Another transplant who followed Dockindoff from Bristol was Thomas Le Ballister (Leballister, according to Lowden; Labalister, according to Geo. J. Varney’s 1886 Gazetteer of the State of Maine), who settled on 300 acres in the southeastern part of town and, Kingsbury said, found squatters already there, including Grover and the Trask brothers, Edward and Joseph.

Josiah Jones surveyed 6,000 acres in southeastern Windsor in 1797 on behalf of Grover and others. They called the area Pinhook, apparently because of a kink in the nearby West Branch of the Sheepscot River. By 1799, Lowden writes, it was generally known as Waterford, later sometimes New Waterford. He suggests the name might have been proposed by Richard Meagher, an early land speculator and agent for the Kennebec Proprietors, who came from Waterford County in Ireland. Lowden also cites a single 1805 reference to New Windsor.

On March 3, 1809, Kingsbury writes, the town was incorporated as Malta. That name was an error, according to Lowden, who quotes a petition to the Massachusetts General Court, signed by 43 residents, asking that New Waterford plantation become an incorporated town named Alpha. Legislative documents approved incorporating Alpha; but the final act incorporating the new town in February 1809 showed the name as Malta. Lowden blames “the slip of a clerk’s pen.”

Residents did not like the name Malta, and in the fall of 1820, town meeting voters approved a petition to the Maine legislature to change Malta to Lexington (Lowden does not say why the name was chosen). Again they did not get their way. On March 10, 1821, the legislature passed a bill renaming the town Gerry, honoring Eldridge Gerry (July 17, 1744 – Nov. 23, 1814), Massachusetts governor and later James Madison’s vice-president and the politician after whom “gerrymander” was named.

Residents promptly appointed a six-man committee to choose another name. On Jan. 9, 1822, the town became Windsor. Lowden cannot say why, or even whether, the committee recommended that name. Ava Harriet Chadbourne, in her Maine Place Names and the Peopling of its Towns (1955) says that Windsor is the name of the British royal family but does not explicitly say that Windsor, Maine, honors them.

The main settled areas in early days were in the southern end of town, where Routes 17 and 32 now intersect, and in the middle where Routes 105 and 32 meet. Lowden says the road connecting them, the current Route 32 (Ridge Road), was “an established way” by 1798. There were smaller areas of settlement in West Windsor and North Windsor.

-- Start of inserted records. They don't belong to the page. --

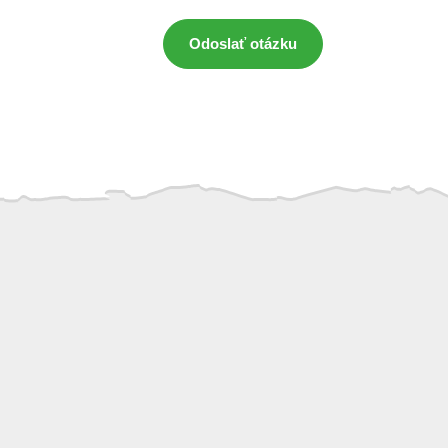
Odoslať otázku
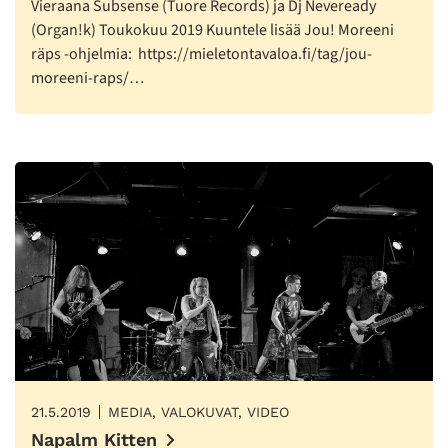
Vieraana Subsense (Tuore Records) ja Dj Neveready
(Organ!k) Toukokuu 2019 Kuuntele lisää Jou! Moreeni
räps -ohjelmia: https://mieletontavaloa.fi/tag/jou-
moreeni-raps/…
21.5.2019
MEDIA, VALOKUVAT, VIDEO
Napalm Kitten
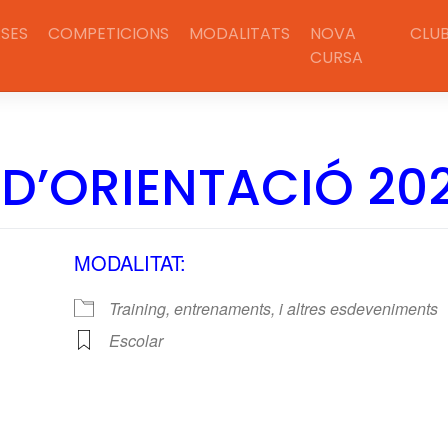
SES
COMPETICIONS
MODALITATS
NOVA
CLU
CURSA
D’ORIENTACIÓ 20
MODALITAT:
Training, entrenaments, i altres esdeveniments
Escolar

As more people moved to town, the West Branch of the Sheepscot and several smaller streams provided water power for numerous mills, mostly sawmiils and gristmills, and Kingsbury and Lowden list 19th-century stores, blacksmith shops and other businesses scattered throughout.

Although Windsor is not on the Kennebec (it is about 10 miles from the river), Lowden gives three examples of Windsor people involved in Kennebec River activities.

Before 1810, a large seine net at the mouth of Seven Mile Brook, in Vassalboro, trapped alewives that people from Vassalboro, Malta, Sidney and Belgrade shared. The fish were food for the settlers, especially important to poor families, Lowden writes.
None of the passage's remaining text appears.